And in verse 24 it concludes with:–
“So Moses spoke to Aaron, and to his sons, and to all the children of Israel.”
Note the statement at the end of the first quotation referring to a man who has “damaged testicles” being unacceptable to Jehovah, a state emphasised in Deuteronomy chapter 23, v. 1, where it says:–
“he that is a eunuch, whether he have been crushed or cut, shall not come into the congregation of Jehovah.”
This makes clear that, although they were not voluntary, overt sinners, castrated men were not acceptable to god since they were damaged and therefore unqualified. For that reason, castration would not have been practiced in ancient Israel since it would have damaged a man’s relationship with god, a very serious matter. Anyone participating in such a practice would have born responsibility for another person being rendered damaged in god’s eyes, unable to approach him, a most reprehensible sin for any voluntary participant, whether they were performing the castration or submitting to it.

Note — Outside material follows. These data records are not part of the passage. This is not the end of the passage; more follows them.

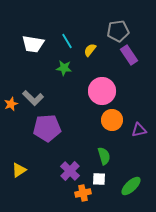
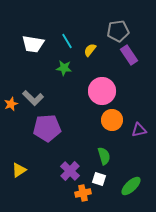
white square: rotated 16 degrees clockwise
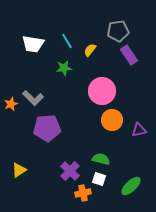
green star: rotated 14 degrees counterclockwise
green semicircle: moved 3 px left, 3 px down; rotated 60 degrees counterclockwise
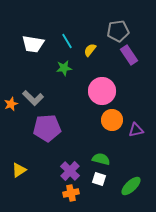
purple triangle: moved 3 px left
orange cross: moved 12 px left
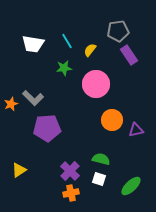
pink circle: moved 6 px left, 7 px up
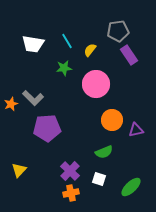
green semicircle: moved 3 px right, 7 px up; rotated 144 degrees clockwise
yellow triangle: rotated 14 degrees counterclockwise
green ellipse: moved 1 px down
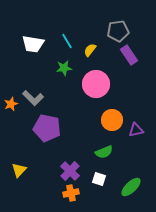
purple pentagon: rotated 16 degrees clockwise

Under these circumstances, expecting the bible to contain comments on something not practiced in Israel is completely unreasonable. Of course eunuchs in the castrated sense were not condemned, but that was because castration was not generally done. As a consequence they would not be specifically identified as sinners because no Israelite would submit to it nor carry it out on another man. It must surely be self evident that making someone else, or yourself, unqualified to approach god would be a gross sin and would have been avoided. What we do know absolutely for sure is that those who were genitally damaged for any reason were unacceptable and not allowed to approach god in service.
Jesus, on the other hand, emphasised a different way, one in which anyone who called on the name of god would be blessed. Yes, that includes homosexuals, so why should we be so adamant that Jesus would never say that homosexuals could be born that way. Since they have been forgiven anyway, like the rest of us, what could it possibly matter.